Assignment: Print every one of the records verbatim, omitting nothing.

The input:
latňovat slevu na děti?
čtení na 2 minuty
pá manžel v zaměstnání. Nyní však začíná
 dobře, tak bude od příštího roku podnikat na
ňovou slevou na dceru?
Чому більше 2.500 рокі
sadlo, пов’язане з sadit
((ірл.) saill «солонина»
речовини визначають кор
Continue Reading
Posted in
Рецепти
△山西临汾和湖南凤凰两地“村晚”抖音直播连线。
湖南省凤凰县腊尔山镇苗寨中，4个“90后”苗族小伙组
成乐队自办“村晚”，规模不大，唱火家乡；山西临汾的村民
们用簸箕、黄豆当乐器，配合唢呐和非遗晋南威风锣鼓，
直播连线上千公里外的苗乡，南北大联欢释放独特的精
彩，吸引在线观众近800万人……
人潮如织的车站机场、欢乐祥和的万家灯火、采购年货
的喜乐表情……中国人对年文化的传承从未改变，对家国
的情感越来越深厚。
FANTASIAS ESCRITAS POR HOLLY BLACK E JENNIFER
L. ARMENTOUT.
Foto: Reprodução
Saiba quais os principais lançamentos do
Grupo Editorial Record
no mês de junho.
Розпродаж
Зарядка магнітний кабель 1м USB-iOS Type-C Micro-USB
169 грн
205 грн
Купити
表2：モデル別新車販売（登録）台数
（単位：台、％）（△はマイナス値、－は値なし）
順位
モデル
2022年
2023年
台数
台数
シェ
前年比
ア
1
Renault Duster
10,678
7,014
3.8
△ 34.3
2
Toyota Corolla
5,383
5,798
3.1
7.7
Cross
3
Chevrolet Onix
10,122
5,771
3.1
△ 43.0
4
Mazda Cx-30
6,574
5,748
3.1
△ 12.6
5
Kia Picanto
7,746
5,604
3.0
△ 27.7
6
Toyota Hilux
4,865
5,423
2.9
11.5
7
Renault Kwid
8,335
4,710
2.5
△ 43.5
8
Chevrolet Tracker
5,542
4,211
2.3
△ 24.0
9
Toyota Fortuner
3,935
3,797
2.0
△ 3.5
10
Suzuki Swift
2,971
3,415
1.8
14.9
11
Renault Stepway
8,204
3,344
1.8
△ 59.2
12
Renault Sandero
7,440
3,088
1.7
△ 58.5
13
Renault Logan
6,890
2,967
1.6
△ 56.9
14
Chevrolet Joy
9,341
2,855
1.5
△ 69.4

Answer below:
latňovat slevu na děti?
čtení na 2 minuty
pá manžel v zaměstnání. Nyní však začíná
 dobře, tak bude od příštího roku podnikat na
ňovou slevou na dceru?
Чому більше 2.500 рокі
sadlo, пов’язане з sadit
((ірл.) saill «солонина»
речовини визначають кор
Continue Reading
Posted in
Рецепти
△山西临汾和湖南凤凰两地“村晚”抖音直播连线。
湖南省凤凰县腊尔山镇苗寨中，4个“90后”苗族小伙组
成乐队自办“村晚”，规模不大，唱火家乡；山西临汾的村民
们用簸箕、黄豆当乐器，配合唢呐和非遗晋南威风锣鼓，
直播连线上千公里外的苗乡，南北大联欢释放独特的精
彩，吸引在线观众近800万人……
人潮如织的车站机场、欢乐祥和的万家灯火、采购年货
的喜乐表情……中国人对年文化的传承从未改变，对家国
的情感越来越深厚。
FANTASIAS ESCRITAS POR HOLLY BLACK E JENNIFER
L. ARMENTOUT.
Foto: Reprodução
Saiba quais os principais lançamentos do
Grupo Editorial Record
no mês de junho.
Розпродаж
Зарядка магнітний кабель 1м USB-iOS Type-C Micro-USB
169 грн
205 грн
Купити
表2：モデル別新車販売（登録）台数
（単位：台、％）（△はマイナス値、－は値なし）
順位
モデル
2022年
2023年
台数
台数
シェ
前年比
ア
1
Renault Duster
10,678
7,014
3.8
△ 34.3
2
Toyota Corolla
5,383
5,798
3.1
7.7
Cross
3
Chevrolet Onix
10,122
5,771
3.1
△ 43.0
4
Mazda Cx-30
6,574
5,748
3.1
△ 12.6
5
Kia Picanto
7,746
5,604
3.0
△ 27.7
6
Toyota Hilux
4,865
5,423
2.9
11.5
7
Renault Kwid
8,335
4,710
2.5
△ 43.5
8
Chevrolet Tracker
5,542
4,211
2.3
△ 24.0
9
Toyota Fortuner
3,935
3,797
2.0
△ 3.5
10
Suzuki Swift
2,971
3,415
1.8
14.9
11
Renault Stepway
8,204
3,344
1.8
△ 59.2
12
Renault Sandero
7,440
3,088
1.7
△ 58.5
13
Renault Logan
6,890
2,967
1.6
△ 56.9
14
Chevrolet Joy
9,341
2,855
1.5
△ 69.4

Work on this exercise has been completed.